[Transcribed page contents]
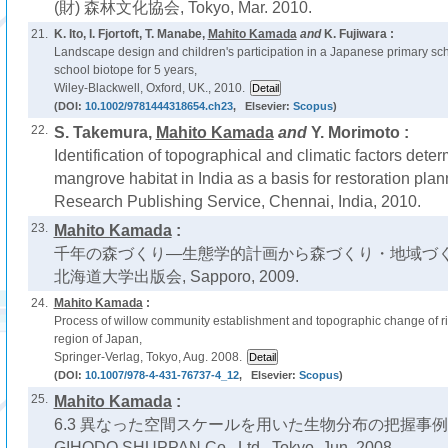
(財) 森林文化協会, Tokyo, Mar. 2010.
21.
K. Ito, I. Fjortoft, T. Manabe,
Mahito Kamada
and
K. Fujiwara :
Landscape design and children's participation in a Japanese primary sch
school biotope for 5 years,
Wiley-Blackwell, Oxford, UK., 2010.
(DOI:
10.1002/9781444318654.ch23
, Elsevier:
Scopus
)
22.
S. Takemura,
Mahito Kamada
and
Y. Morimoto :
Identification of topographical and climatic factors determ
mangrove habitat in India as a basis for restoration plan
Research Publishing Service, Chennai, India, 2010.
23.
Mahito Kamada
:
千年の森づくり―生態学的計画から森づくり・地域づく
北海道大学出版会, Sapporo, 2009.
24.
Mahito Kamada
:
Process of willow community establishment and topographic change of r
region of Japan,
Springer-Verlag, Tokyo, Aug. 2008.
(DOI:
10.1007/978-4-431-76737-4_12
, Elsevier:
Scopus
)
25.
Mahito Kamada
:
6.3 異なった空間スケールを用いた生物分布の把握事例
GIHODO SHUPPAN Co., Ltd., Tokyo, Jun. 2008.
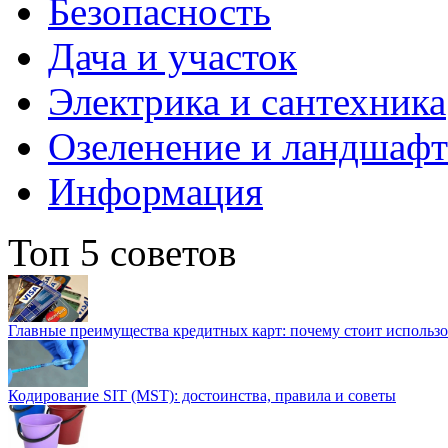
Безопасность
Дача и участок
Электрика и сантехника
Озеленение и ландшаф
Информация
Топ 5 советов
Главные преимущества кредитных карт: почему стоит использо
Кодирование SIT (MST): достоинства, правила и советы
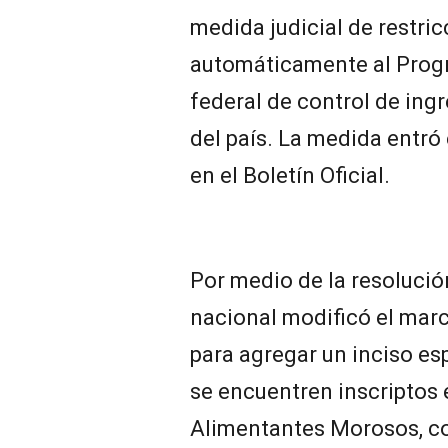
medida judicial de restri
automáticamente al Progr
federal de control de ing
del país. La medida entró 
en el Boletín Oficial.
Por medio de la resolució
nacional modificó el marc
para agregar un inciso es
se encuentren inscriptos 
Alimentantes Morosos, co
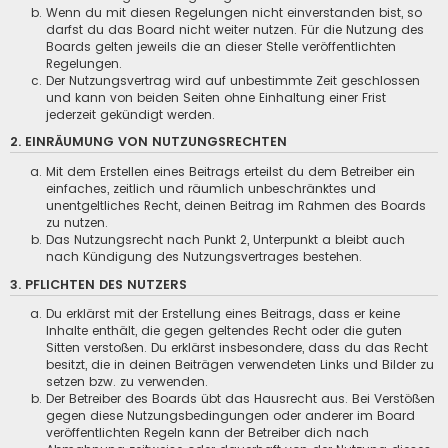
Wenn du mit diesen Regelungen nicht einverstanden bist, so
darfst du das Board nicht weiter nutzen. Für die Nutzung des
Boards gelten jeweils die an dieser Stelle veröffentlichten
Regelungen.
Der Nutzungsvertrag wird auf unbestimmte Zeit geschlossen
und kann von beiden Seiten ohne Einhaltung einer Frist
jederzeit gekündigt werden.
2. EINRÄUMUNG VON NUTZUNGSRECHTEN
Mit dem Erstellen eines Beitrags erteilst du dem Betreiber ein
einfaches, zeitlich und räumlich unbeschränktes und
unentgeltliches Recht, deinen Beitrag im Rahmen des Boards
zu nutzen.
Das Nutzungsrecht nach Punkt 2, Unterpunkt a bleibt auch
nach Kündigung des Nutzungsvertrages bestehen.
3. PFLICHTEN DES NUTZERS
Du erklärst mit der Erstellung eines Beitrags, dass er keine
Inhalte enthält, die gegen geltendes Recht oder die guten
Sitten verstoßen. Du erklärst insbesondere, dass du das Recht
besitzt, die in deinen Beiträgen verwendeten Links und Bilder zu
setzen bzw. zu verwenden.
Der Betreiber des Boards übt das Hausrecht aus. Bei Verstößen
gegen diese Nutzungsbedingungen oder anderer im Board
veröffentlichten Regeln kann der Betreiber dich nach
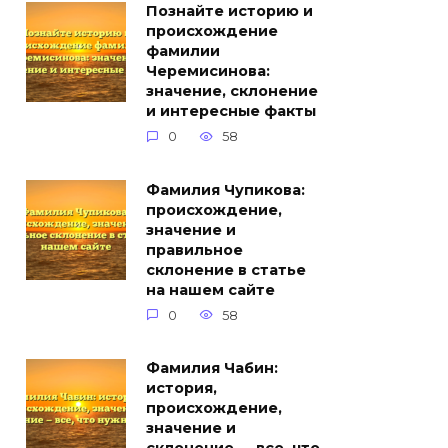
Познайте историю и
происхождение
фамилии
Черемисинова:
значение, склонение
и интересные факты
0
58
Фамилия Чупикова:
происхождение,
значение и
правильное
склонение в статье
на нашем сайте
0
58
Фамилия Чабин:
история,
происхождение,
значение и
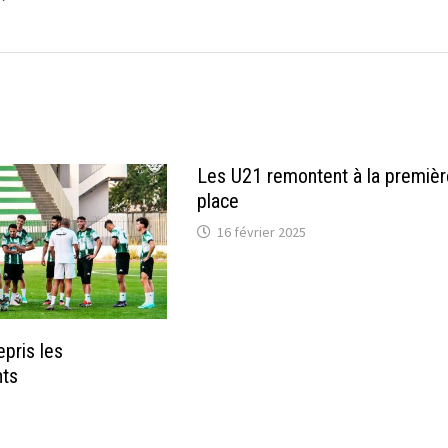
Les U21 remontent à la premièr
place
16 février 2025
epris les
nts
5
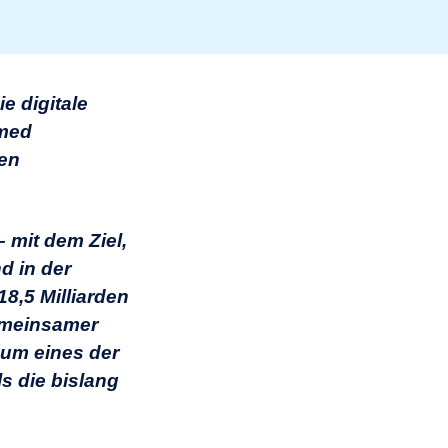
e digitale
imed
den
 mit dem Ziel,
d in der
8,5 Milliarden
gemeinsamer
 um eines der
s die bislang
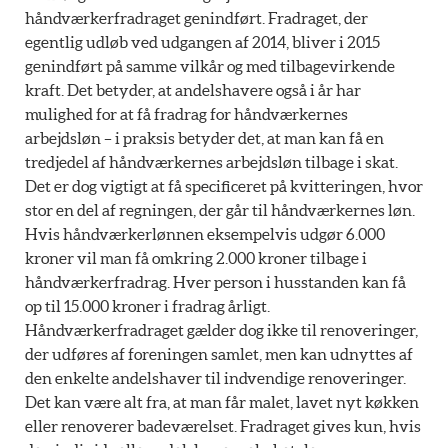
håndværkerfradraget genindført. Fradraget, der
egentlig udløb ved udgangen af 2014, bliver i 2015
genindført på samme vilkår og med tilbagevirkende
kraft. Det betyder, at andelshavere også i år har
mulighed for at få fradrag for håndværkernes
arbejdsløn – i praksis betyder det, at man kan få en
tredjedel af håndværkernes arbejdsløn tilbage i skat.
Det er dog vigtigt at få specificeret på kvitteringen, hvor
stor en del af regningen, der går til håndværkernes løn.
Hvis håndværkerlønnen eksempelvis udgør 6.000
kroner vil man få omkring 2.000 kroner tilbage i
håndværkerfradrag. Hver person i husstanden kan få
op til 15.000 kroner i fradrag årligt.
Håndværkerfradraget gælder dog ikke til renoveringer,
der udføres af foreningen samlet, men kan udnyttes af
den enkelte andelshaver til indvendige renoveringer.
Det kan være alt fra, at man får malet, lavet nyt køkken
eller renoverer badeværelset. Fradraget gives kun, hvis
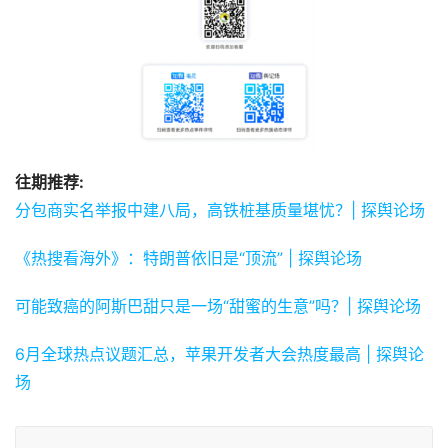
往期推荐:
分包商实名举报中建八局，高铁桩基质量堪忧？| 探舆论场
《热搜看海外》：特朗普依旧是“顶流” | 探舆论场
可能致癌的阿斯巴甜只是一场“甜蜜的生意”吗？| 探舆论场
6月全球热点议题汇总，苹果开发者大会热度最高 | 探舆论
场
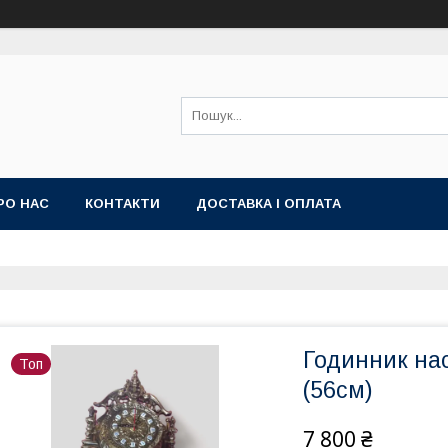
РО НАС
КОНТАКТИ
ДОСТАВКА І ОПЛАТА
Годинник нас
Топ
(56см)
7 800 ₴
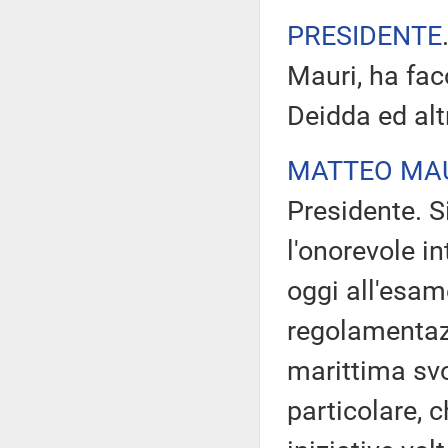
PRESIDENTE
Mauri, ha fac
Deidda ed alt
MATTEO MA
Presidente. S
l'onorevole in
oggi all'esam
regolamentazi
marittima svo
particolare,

Your goal — Starting with the first line of the data above and ending with the line containing "Der Betreiber des", please restate every line exactly, leaving images out.

Expected output —
(財) 森林文化協会, Tokyo, Mar. 2010.
21.
K. Ito, I. Fjortoft, T. Manabe,
Mahito Kamada
and
K. Fujiwara :
Landscape design and children's participation in a Japanese primary sch
school biotope for 5 years,
Wiley-Blackwell, Oxford, UK., 2010.
(DOI:
10.1002/9781444318654.ch23
, Elsevier:
Scopus
)
22.
S. Takemura,
Mahito Kamada
and
Y. Morimoto :
Identification of topographical and climatic factors determ
mangrove habitat in India as a basis for restoration plan
Research Publishing Service, Chennai, India, 2010.
23.
Mahito Kamada
:
千年の森づくり―生態学的計画から森づくり・地域づく
北海道大学出版会, Sapporo, 2009.
24.
Mahito Kamada
:
Process of willow community establishment and topographic change of r
region of Japan,
Springer-Verlag, Tokyo, Aug. 2008.
(DOI:
10.1007/978-4-431-76737-4_12
, Elsevier:
Scopus
)
25.
Mahito Kamada
:
6.3 異なった空間スケールを用いた生物分布の把握事例
GIHODO SHUPPAN Co., Ltd., Tokyo, Jun. 2008.
Безопасность
Дача и участок
Электрика и сантехника
Озеленение и ландшаф
Информация
Топ 5 советов
Главные преимущества кредитных карт: почему стоит использо
Кодирование SIT (MST): достоинства, правила и советы
medida judicial de restri
automáticamente al Progr
federal de control de ing
del país. La medida entró 
en el Boletín Oficial.
Por medio de la resolució
nacional modificó el marc
para agregar un inciso es
se encuentren inscriptos 
Alimentantes Morosos, co
Wenn du mit diesen Regelungen nicht einverstanden bist, so
darfst du das Board nicht weiter nutzen. Für die Nutzung des
Boards gelten jeweils die an dieser Stelle veröffentlichten
Regelungen.
Der Nutzungsvertrag wird auf unbestimmte Zeit geschlossen
und kann von beiden Seiten ohne Einhaltung einer Frist
jederzeit gekündigt werden.
2. EINRÄUMUNG VON NUTZUNGSRECHTEN
Mit dem Erstellen eines Beitrags erteilst du dem Betreiber ein
einfaches, zeitlich und räumlich unbeschränktes und
unentgeltliches Recht, deinen Beitrag im Rahmen des Boards
zu nutzen.
Das Nutzungsrecht nach Punkt 2, Unterpunkt a bleibt auch
nach Kündigung des Nutzungsvertrages bestehen.
3. PFLICHTEN DES NUTZERS
Du erklärst mit der Erstellung eines Beitrags, dass er keine
Inhalte enthält, die gegen geltendes Recht oder die guten
Sitten verstoßen. Du erklärst insbesondere, dass du das Recht
besitzt, die in deinen Beiträgen verwendeten Links und Bilder zu
setzen bzw. zu verwenden.
Der Betreiber des Boards übt das Hausrecht aus. Bei Verstößen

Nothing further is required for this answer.